ColorAdd: A Color Coding System

The designer Miguel Neiva developed a color coding system called ColorAdd which shall help colorblind people around the world. Simple and easy with many applications. Let’s have a closer look at it.

basic color codes

ColorAdd Basic Color Shapes

The system is based on three basic color shapes representing the primary colors blue, yellow, red and two forms for black and white. While mixing those basic graphics like you would mix colors themselves this results in a list of 21 basic colors including lighter (mixing in white) and darker (mixing in black) shades.

color palette color codes

21 Basic Color Codes of the ColorAdd System

This is it. Some more shapes for grey, silver and gold, but nothing else. That’s the whole ColorAdd system. At the first glance this is really simple and easy.

The designer claims that you don’t really have to memorize all those shapes as it works like mixing real colors. If you know the basic shapes you’re all set. In a way that’s true. But as I’m not that good on mixing colors—remember I am colorblind—I have to think about it twice if I’m right with my color mixture guess.

  • Simple: Yes. But somewhere you have to explain the system in my language as the symbols can’t easily be associated with the right colors.
  • Intuitively: No.

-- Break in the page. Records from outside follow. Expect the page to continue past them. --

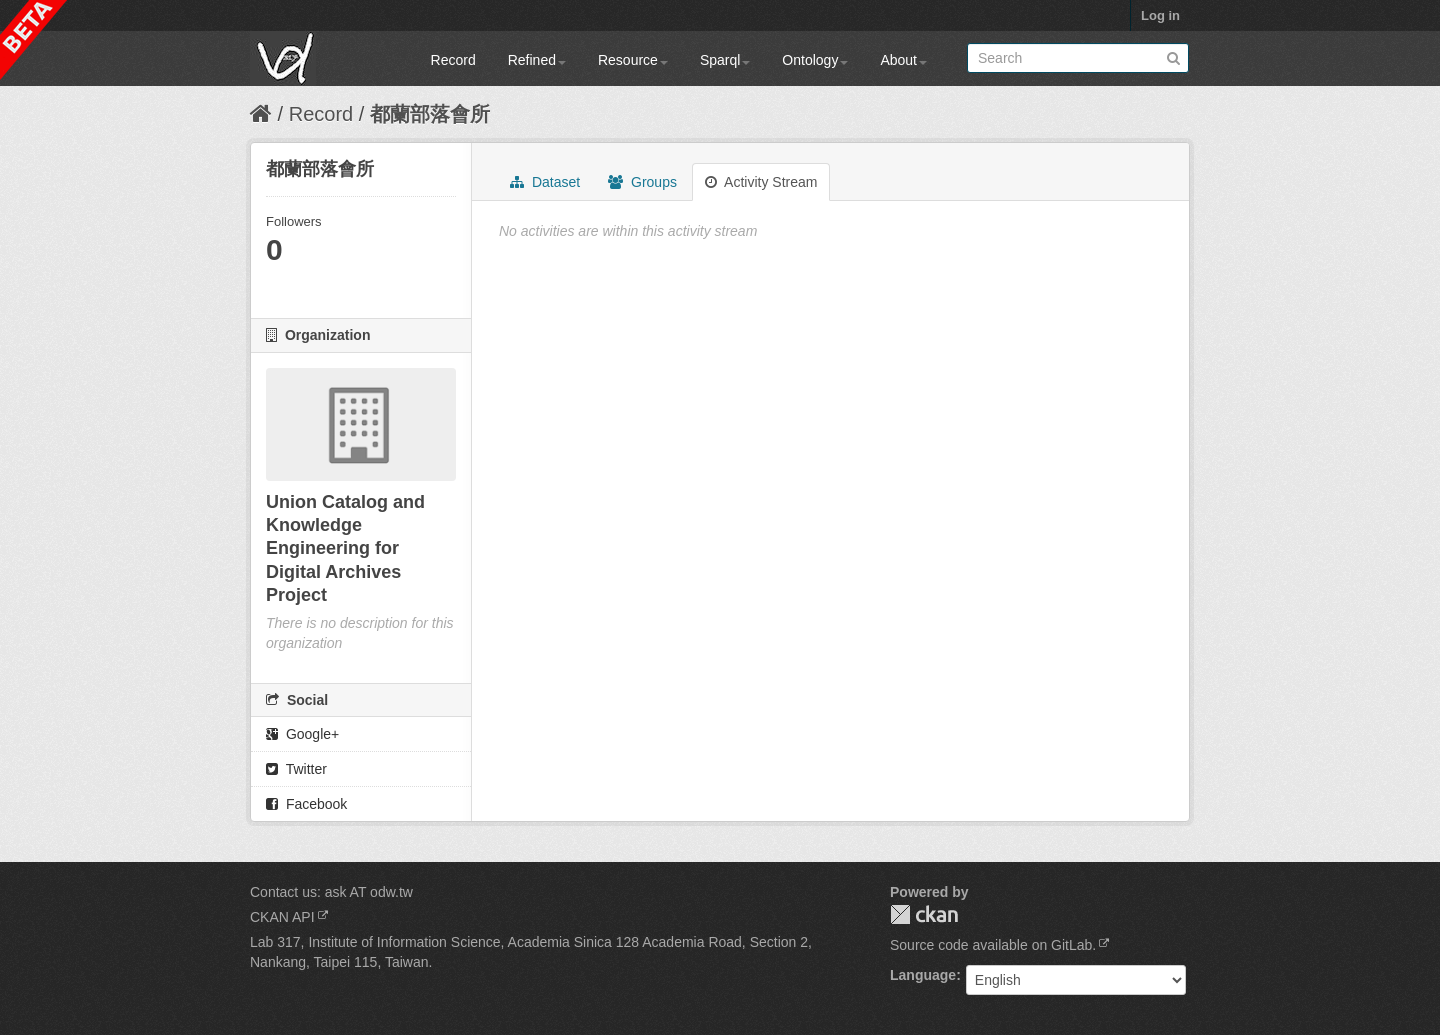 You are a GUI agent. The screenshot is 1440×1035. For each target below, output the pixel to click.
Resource (633, 60)
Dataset (545, 182)
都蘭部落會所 (430, 114)
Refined (537, 60)
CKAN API (282, 917)
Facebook (306, 804)
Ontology (815, 60)
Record (453, 60)
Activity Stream (761, 182)
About (903, 60)
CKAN (924, 914)
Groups (642, 182)
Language (923, 975)
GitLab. (1073, 945)
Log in (1160, 15)
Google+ (302, 734)
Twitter (296, 769)
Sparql (725, 60) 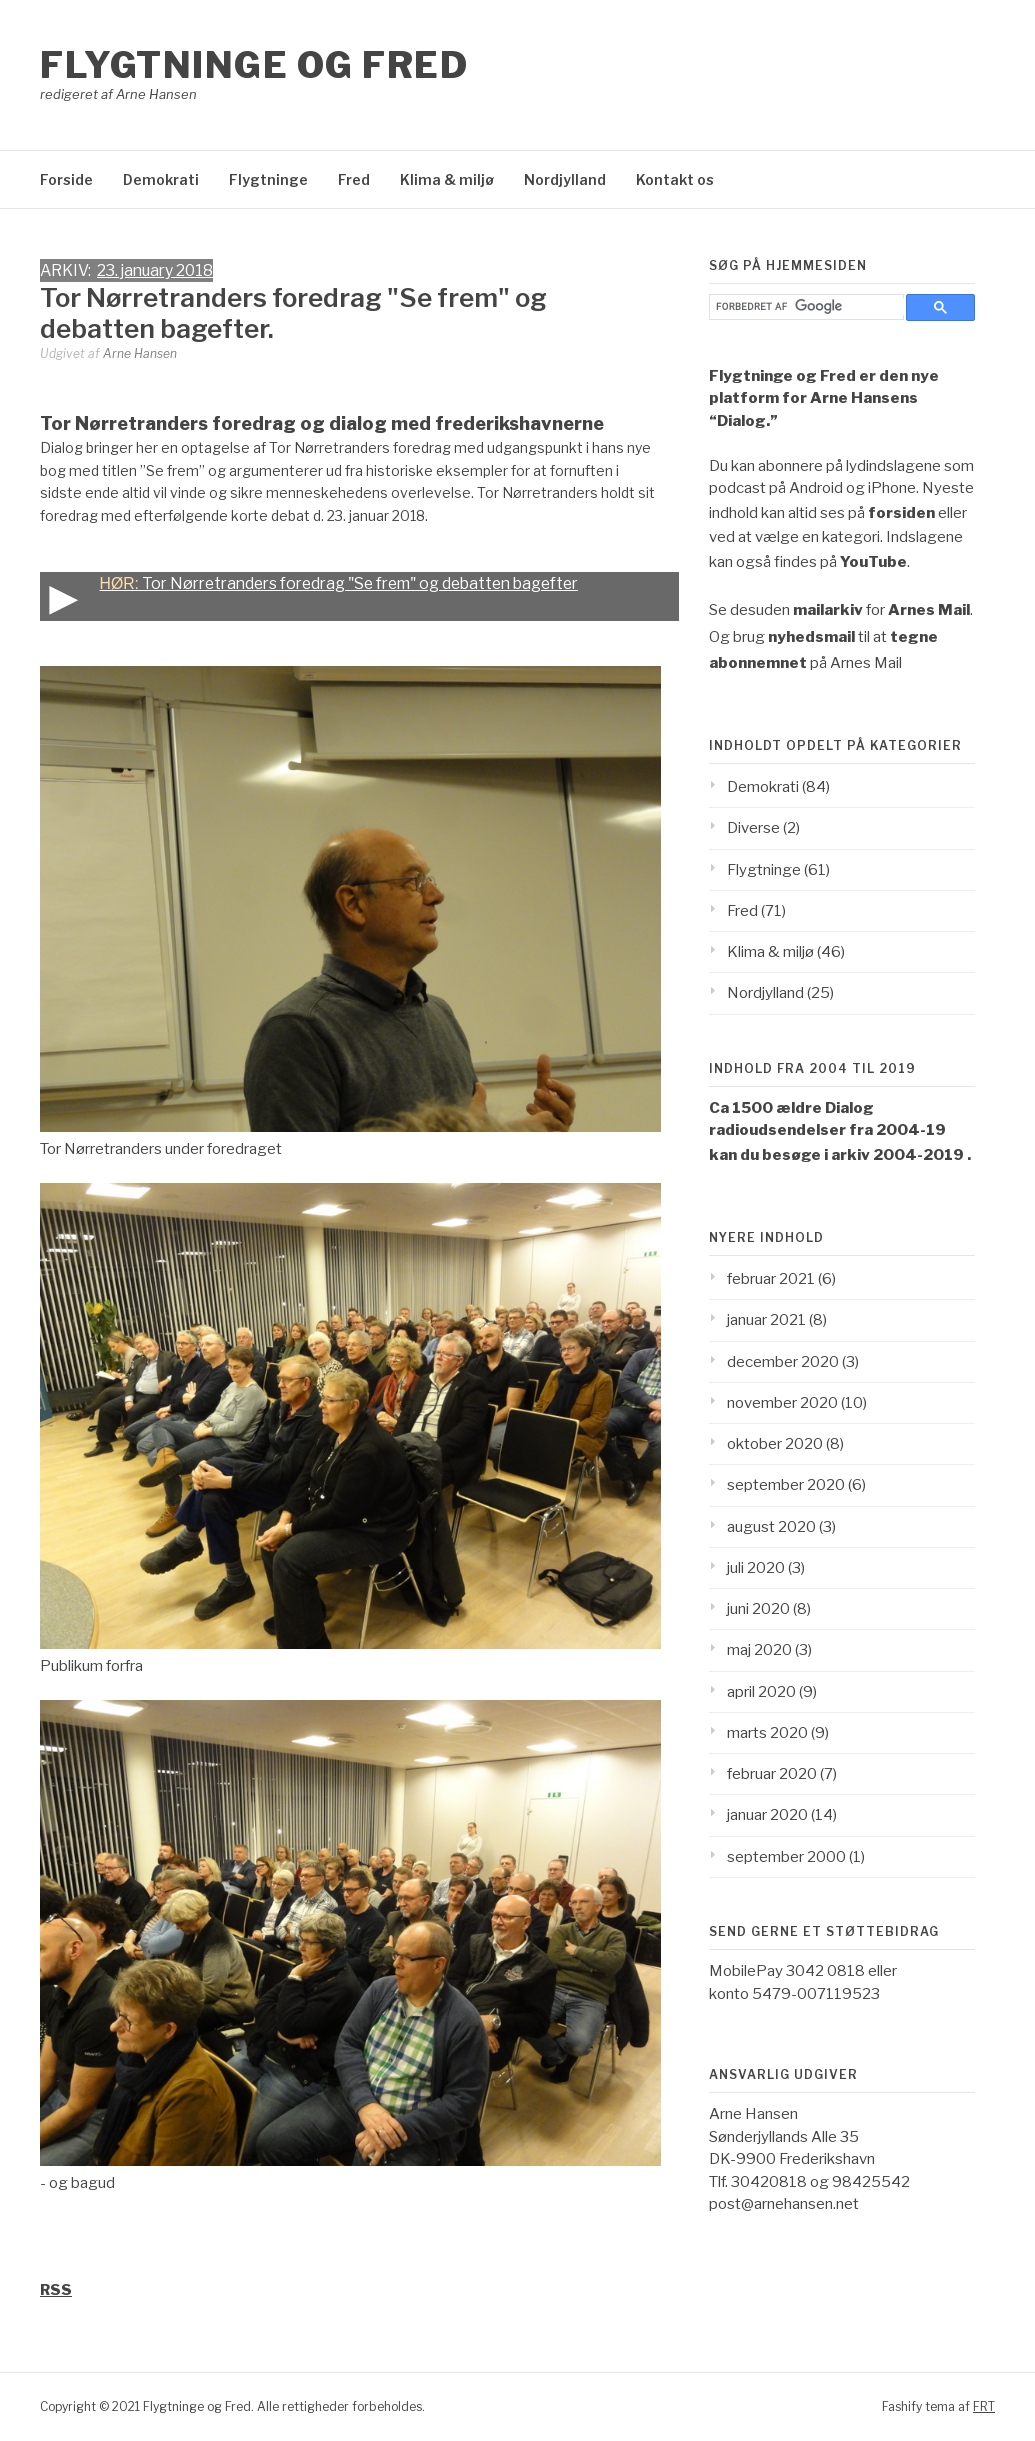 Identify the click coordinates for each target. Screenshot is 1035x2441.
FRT (984, 2406)
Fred (354, 179)
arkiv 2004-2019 (897, 1155)
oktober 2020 (775, 1444)
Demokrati (161, 179)
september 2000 (786, 1857)
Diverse (753, 828)
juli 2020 (756, 1568)
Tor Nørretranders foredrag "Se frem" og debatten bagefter (309, 596)
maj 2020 (759, 1650)
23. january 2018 (155, 270)
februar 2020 (772, 1774)
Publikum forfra (91, 1666)
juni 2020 (758, 1609)
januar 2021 (766, 1320)
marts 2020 (767, 1733)
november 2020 (782, 1403)
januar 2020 (767, 1815)
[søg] (811, 306)
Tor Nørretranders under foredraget (161, 1149)
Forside (66, 179)
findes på (840, 562)
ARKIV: (68, 270)
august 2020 (771, 1527)
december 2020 (783, 1362)
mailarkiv (828, 610)
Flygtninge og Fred (254, 65)
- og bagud (77, 2183)
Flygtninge (268, 179)
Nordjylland (565, 179)
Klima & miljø (447, 179)
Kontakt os (675, 179)
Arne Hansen (140, 353)
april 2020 (761, 1692)
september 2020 (786, 1485)
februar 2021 (771, 1279) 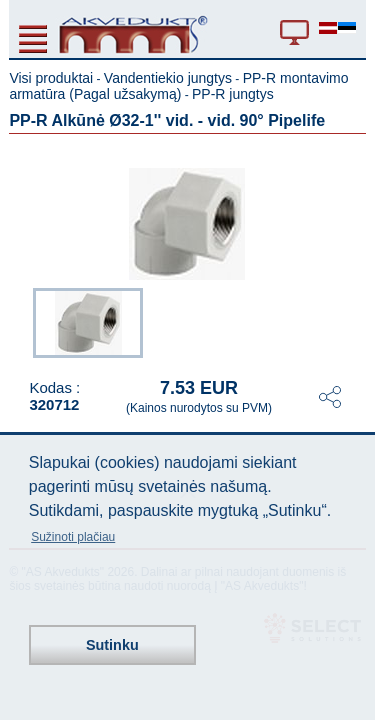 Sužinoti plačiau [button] (73, 537)
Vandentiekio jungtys (168, 78)
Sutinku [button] (112, 645)
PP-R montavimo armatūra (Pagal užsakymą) (178, 86)
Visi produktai (51, 78)
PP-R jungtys (233, 94) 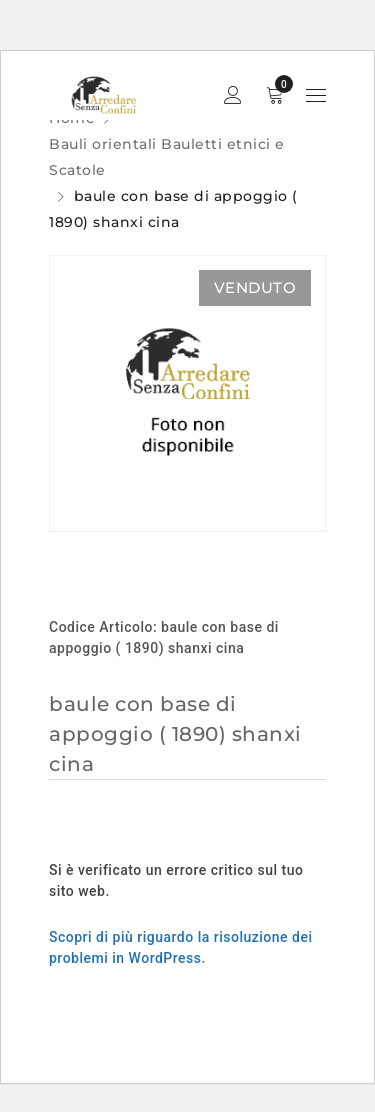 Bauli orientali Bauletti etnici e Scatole (167, 157)
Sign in (233, 95) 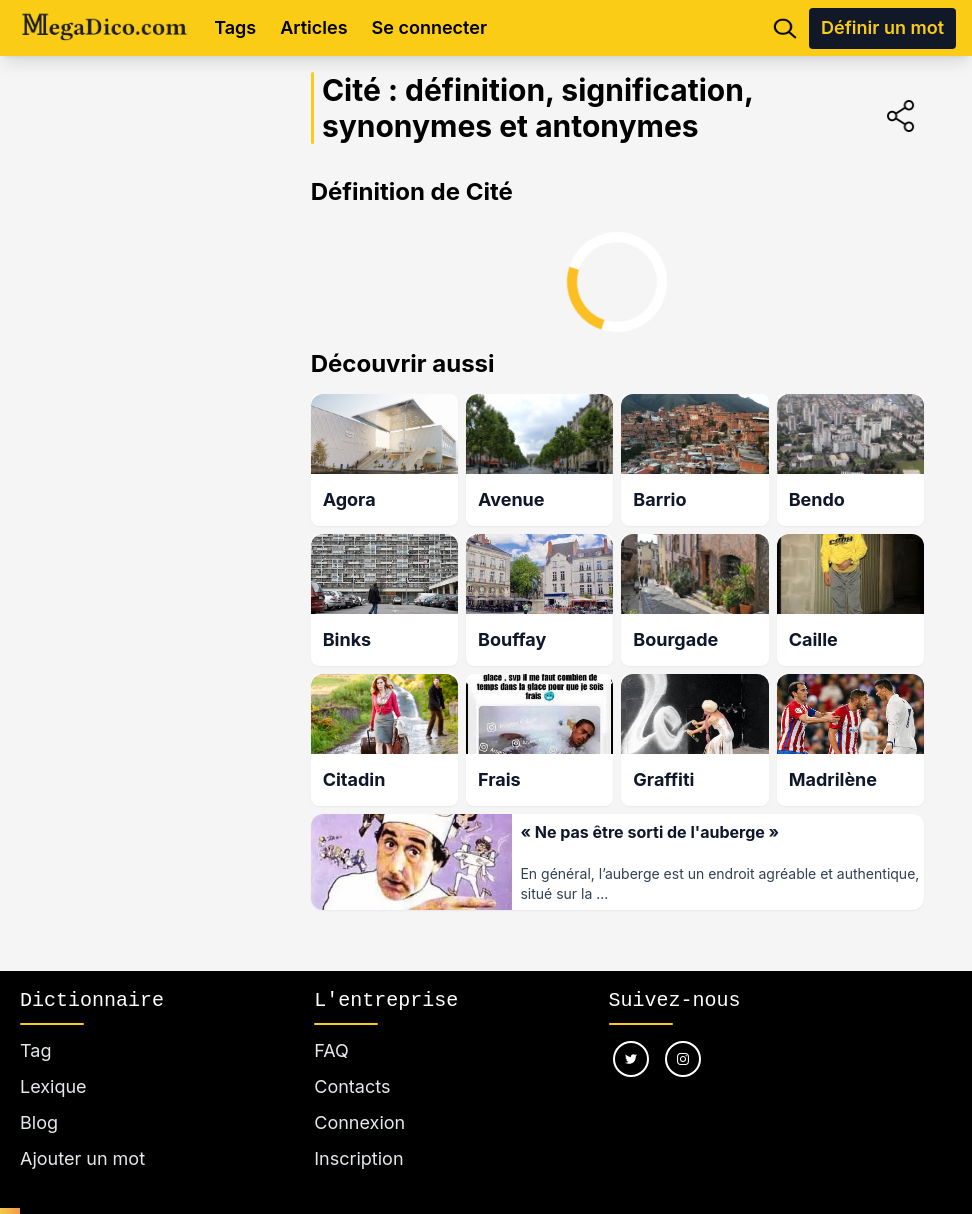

Why don’t you use some sort of symbols which everybody associates with a certain color like fire, water and sun?
  • Nice design: Yes. Yes I like it. Simple shapes, they are nice to look at.
  • Robust usage: No. Hold some of them upside down and you will get the wrong color.

But the most important question to answer is: Can this color coding system be an added value for color blind people? This is what the designer claims and what it is actually all about. I don’t think so. Here are a few examples in my everyday life to support my point of view:

  1. The banana couldn’t change such a shape if it turns ripe. A big issue for me.
  2. Red/green led lights often already include some icon to show you something. So you can’t enhance them with another one and I’ll never know if it’s red or green.
  3. Ok, I would know if my shirt is blue or green. But I’m still not sure if it matches my purple tie or red trousers.
  4. And in most cases already now the manufacturers could add some sort of icon or pattern to help colorblind users in many situations. But they don’t do it and such a color code wouldn’t be easier to decipher than some simple icons.

Nice but unusable for me. I would be very glad if I get proven wrong in the future, if ColorAdd starts to get used and enhances my life in some way I can’t see yet.